February 24, 2025
Prince William’s succession talks have once again taken over the conversation, and it happened just hours into the release of Jason Knauf’s 60 Minutes Australia interview where he dished on what the prince will be, as King.
This also prompted the royal Editor for The Sunday Times, Roya Nikkhah, to offer her thoughts on the matter.
According to Woman’s Day she noted Mr Knauf’s words about the Walases wanting to do things their own way and said, “They already are, that’s not suddenly going to change with a crown on their heads.”
She also noted the “soft power in diplomacy” Prince William enjoys as regent to his father King Charles.
And “We’ve just seen him in Paris with Donald Trump, the first senior British figure to meet him after his re-election.

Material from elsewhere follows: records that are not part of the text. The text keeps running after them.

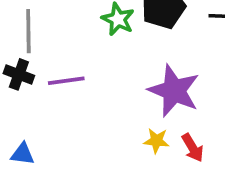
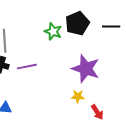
red arrow: (193, 148) -> (97, 112), moved

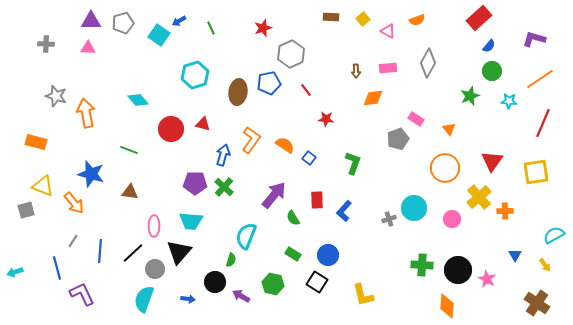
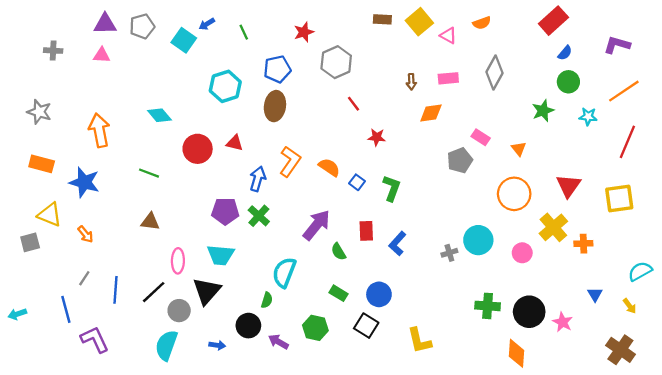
yellow square: (363, 19) -> (419, 22), size x1.6
blue pentagon: (269, 83) -> (277, 69), moved
gray star: (56, 96) -> (39, 112), moved
green L-shape: (353, 163) -> (392, 188), moved
blue star: (91, 174) -> (84, 182), moved
orange arrow: (74, 203) -> (85, 234), size x0.7

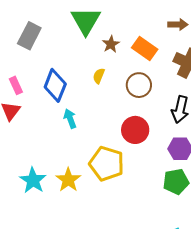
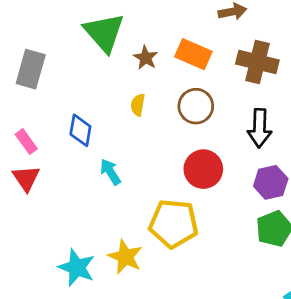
blue diamond: (55, 85) -> (80, 130), size x0.7

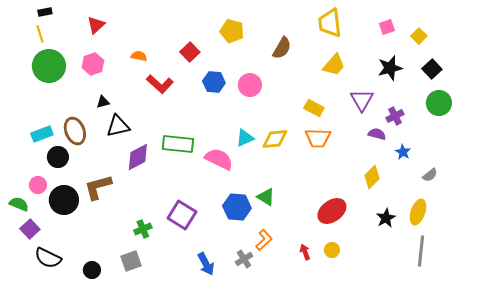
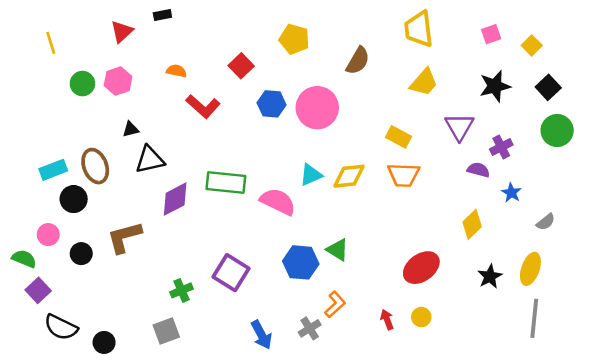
black rectangle: (45, 12) -> (162, 15), moved
green circle: (49, 66) -> (82, 84), moved, size x0.6
pink circle: (250, 85) -> (317, 108), size x1.4
black circle: (64, 200) -> (81, 254), size x0.6
black circle: (92, 270) -> (104, 342), moved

He met him before Keir Starmer, our Prime Minister. There’s a reason for that, that’s the soft power diplomacy of our monarchy.”
However, in terms of the actual succession of power Ms Nikkhah admitted that it’s a “terrible paradox” of the job because in order to become King Prince William will first have to lose his father, given he chooses not to abdicate.
As for right now however, the outlet admits that Prince William’s training for this eventual takeover has also been different from generations past because it was not formal, but rather “learning by doing,” using “personal” and “private family conversations” as a teacher.